With all this in mind, here are a handful of pure-play drone stocks investors can consider watching next year.
Pure-Play Drone Stocks: AeroVironment
AeroVironment Inc. (NASDAQ:AVAV) is now the Pentagon’s top provider of drones. Its flagship Raven drone is also “the most widely used unmanned aircraft system in the world today.”
With a market cap near $1.5 billion, AVAV is significantly smaller than other drone providers to the military, like Raytheon or Boeing Co (NYSE:BA). But unlike those defense giants, the company is entirely devoted to UAV tech. Therefore, it controls the supply of small drones, which are more useful to the military for reconnaissance and emergency supply missions.
Over the next five years, the US military is projected to increase drone investments by about 15% annually. This places AeroVironment just where it needs to be to potentially profit.
Pure-Play Drone Stocks: Drone Delivery Canada
After skyrocketing more than 200% in value at the end of 2017, shares of Drone Delivery Canada Corp. (DDC) (TSXV:FLT) (OTCQX:TAKOF) have steadily declined for two years. But in the month, the Toronto-based company has made some big moves towards profitability.
Most notably, DDC recently announced it is establishing the world’s first airport drone delivery hub at Edmonton International Airport. The deal was made through an agreement with Air Canada Cargo to act as its sales and marketing agent.

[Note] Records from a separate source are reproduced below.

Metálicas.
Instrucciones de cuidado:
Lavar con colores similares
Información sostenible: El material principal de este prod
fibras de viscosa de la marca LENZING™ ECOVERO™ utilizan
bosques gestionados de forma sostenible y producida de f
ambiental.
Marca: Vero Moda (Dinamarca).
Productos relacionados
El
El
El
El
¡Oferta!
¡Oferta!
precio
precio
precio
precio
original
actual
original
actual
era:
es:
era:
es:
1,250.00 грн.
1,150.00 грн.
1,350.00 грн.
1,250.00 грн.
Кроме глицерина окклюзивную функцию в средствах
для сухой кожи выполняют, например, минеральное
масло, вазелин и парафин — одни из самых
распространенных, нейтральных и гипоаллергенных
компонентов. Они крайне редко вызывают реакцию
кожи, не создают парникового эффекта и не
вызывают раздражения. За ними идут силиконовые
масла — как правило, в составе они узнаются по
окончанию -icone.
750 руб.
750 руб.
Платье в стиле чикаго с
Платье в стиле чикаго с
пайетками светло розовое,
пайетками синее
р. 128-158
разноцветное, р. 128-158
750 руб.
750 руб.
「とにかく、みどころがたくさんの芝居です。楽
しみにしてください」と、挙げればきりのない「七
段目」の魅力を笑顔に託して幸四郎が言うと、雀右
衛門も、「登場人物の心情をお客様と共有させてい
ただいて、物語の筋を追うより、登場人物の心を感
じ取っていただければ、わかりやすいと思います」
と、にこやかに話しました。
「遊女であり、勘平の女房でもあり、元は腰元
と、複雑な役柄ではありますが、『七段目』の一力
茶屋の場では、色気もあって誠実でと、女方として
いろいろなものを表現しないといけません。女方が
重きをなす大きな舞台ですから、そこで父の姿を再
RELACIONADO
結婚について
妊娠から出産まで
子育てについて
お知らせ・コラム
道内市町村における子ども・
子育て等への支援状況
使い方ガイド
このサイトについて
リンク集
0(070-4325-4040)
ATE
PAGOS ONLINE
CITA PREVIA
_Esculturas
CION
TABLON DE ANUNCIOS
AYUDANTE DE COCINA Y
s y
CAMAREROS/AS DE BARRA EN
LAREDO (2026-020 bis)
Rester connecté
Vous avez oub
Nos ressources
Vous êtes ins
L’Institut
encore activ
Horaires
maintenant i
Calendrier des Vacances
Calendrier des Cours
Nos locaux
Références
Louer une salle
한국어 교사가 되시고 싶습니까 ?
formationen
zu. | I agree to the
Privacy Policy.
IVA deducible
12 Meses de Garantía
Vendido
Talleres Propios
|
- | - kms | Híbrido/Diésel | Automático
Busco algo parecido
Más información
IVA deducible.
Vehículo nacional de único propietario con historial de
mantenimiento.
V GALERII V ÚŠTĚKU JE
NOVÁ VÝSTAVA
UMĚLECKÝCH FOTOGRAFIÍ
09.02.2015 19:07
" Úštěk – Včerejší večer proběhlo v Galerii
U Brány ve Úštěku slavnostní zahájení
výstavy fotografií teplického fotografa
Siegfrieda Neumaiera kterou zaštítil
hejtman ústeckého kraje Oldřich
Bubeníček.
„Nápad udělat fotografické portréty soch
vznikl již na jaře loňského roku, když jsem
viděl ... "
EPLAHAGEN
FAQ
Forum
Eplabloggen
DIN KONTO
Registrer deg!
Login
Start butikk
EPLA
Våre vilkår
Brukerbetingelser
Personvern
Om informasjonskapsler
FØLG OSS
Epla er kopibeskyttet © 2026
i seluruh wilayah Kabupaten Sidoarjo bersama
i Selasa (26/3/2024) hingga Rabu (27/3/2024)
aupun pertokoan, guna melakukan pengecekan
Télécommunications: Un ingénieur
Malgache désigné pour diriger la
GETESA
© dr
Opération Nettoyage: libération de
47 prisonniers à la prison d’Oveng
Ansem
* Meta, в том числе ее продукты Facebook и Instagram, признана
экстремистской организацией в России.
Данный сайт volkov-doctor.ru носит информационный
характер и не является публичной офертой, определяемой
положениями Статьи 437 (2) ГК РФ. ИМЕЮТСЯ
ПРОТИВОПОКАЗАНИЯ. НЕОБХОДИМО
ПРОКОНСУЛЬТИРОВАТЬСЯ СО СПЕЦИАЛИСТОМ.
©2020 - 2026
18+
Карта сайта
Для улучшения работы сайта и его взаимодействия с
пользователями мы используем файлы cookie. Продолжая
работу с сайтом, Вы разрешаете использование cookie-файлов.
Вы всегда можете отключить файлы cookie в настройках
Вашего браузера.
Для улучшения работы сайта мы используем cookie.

This makes Drone Delivery Canada the leading provider of UAV solutions to the Canadian delivery industry. With FLT stock lower than it’s been in years, investors may want to watch this drone stock.
Pure-Play Drone Stocks: Draganfly
Draganfly Inc. (CSE:DFLY) is a particularly intriguing play because, despite being an incredibly recent IPO, it’s actually the oldest operating drone company in the world.
For more than twenty years, DFLY has provided drone solutions for public safety and first responders working with police forces. It’s now taking full advantage of the ban on Chinese drones to address the US government’s need for UAV tech.
On Monday, Draganfly officially updated its product line. The Tango2+ now has improved efficiency and flight duration, which expands its commercial applications. As the company is known for addressing the needs for many different industries, these expanded capabilities could indicate serious returns for the company in the coming months.